Sensitivities and capacities
The sensitivities are based on Yara's capacities as stated in the capacity table below, assuming a 95% utilization. Sensitivities assume stable value-added margins and no inter-correlation between factors. EPS sensitivities are based on 254.7 million shares and assume 25% marginal tax rate on underlying business.
CAN sensitivities include fertilizer nitrate capacity and NPK capacity converted into CAN equivalents.
The currency sensitivities assume that revenues and raw material costs are USD-driven while fixed costs are exposed to local currencies at the locations where we operate.
The European and North American hub gas sensitivities are based on our gas consumption in Europe and North America linked to hub pricing.
Last updated 8 February 2022
|USD million||USD million||USD|
|Urea sensitivity +10 USD/t||44||44||0.13|
|…of which pure Urea||38||38||0.11|
|…of which UAN||6||6||0.02|
|Nitrate sensitivity CAN +10 USD/t||103||103||0.30|
|…of which pure Nitrates||65||65||0.19|
|…of which NPKs||38||38||0.11|
|Hub gas Europe + 0.1 USD/MMBtu||-16||-16||-0.05|
|Hub gas North Am + 0.1 USD/MMBtu||-4.0||-4.0||-0.01|
|Ammonia + 10 USD/t||8||8||0.02|
NOK appreciation versus USD
BRL appreciation versus USD
How to use the sensitivities
The sensitivities are based on Yara's capacity and a utilization of 95%. If sales differ from this assumption, the estimated effects using the sensitivities can be misleading.
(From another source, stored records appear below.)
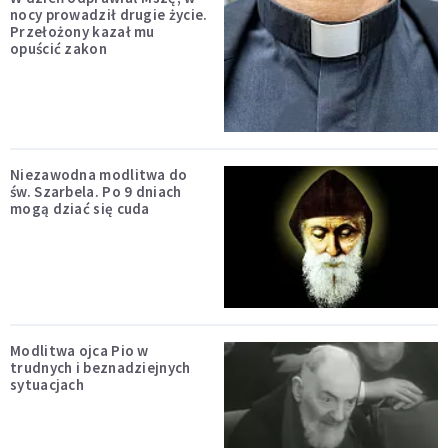
nocy prowadził drugie życie.
Przełożony kazał mu
opuścić zakon
Niezawodna modlitwa do
św. Szarbela. Po 9 dniach
mogą dziać się cuda
Modlitwa ojca Pio w
trudnych i beznadziejnych
sytuacjach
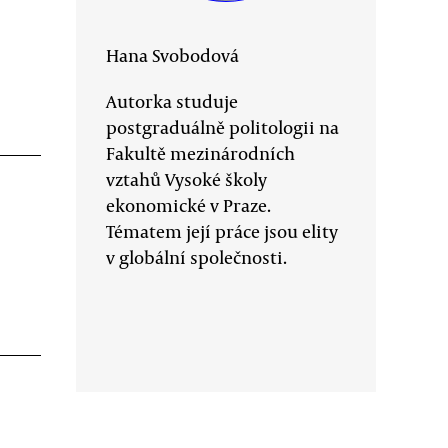
Hana Svobodová
Autorka studuje
postgraduálně politologii na
Fakultě mezinárodních
vztahů Vysoké školy
ekonomické v Praze.
Tématem její práce jsou elity
v globální společnosti.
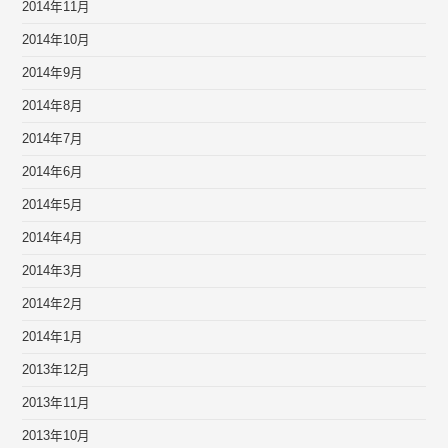
2014年11月
2014年10月
2014年9月
2014年8月
2014年7月
2014年6月
2014年5月
2014年4月
2014年3月
2014年2月
2014年1月
2013年12月
2013年11月
2013年10月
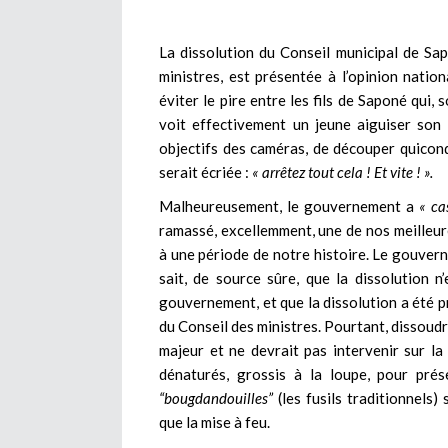
La dissolution du Conseil municipal de S
ministres, est présentée à l’opinion natio
éviter le pire entre les fils de Saponé qui, s
voit effectivement un jeune aiguiser son
objectifs des caméras, de découper quiconq
serait écriée :
« arrêtez tout cela ! Et vite ! ».
Malheureusement, le gouvernement a
« ca
ramassé, excellemment, une de nos meilleu
à une période de notre histoire. Le gouvern
sait, de source sûre, que la dissolution 
gouvernement, et que la dissolution a été 
du Conseil des ministres. Pourtant, dissoudre
majeur et ne devrait pas intervenir sur la 
dénaturés, grossis à la loupe, pour pr
“bougdandouilles”
(les fusils traditionnels)
que la mise à feu.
This is especially relevant when using the sensitivities on quarters when sales volumes, for various reasons, could differ from both actual production and the stated capacity. A number of other factors such as developments in sales volumes, realized prices or margins may lead to deviations between the effect estimated by using the sensitivities and actual financial results. Yara does not provide guidance on total financial results.
Sensitivities do not include the NPK premium. Yara's compound NPKs are typically sold at a premium above commodity blend values. However, estimating the short-term financial impact from the NPK premium can be misleading, especially for individual quarters. There are also limited market reference prices for compound NPKs available.
Sensitivities also do not include our phosphate upgrading activities. We upgrade phosphate rock into NPK, which depending on the price development of both DAP as the finished product and phosphate rock and ammonia as the key raw materials, can generate significant value. This upgrading activity is not included in any of the sensitivities but can be estimated by looking at upgrading margins in the phosphate value chain.
There is an average time lag of approximately one to two months before changes in spot gas prices affect our margins. Time lags for other prices can vary between products, geographies and through the season.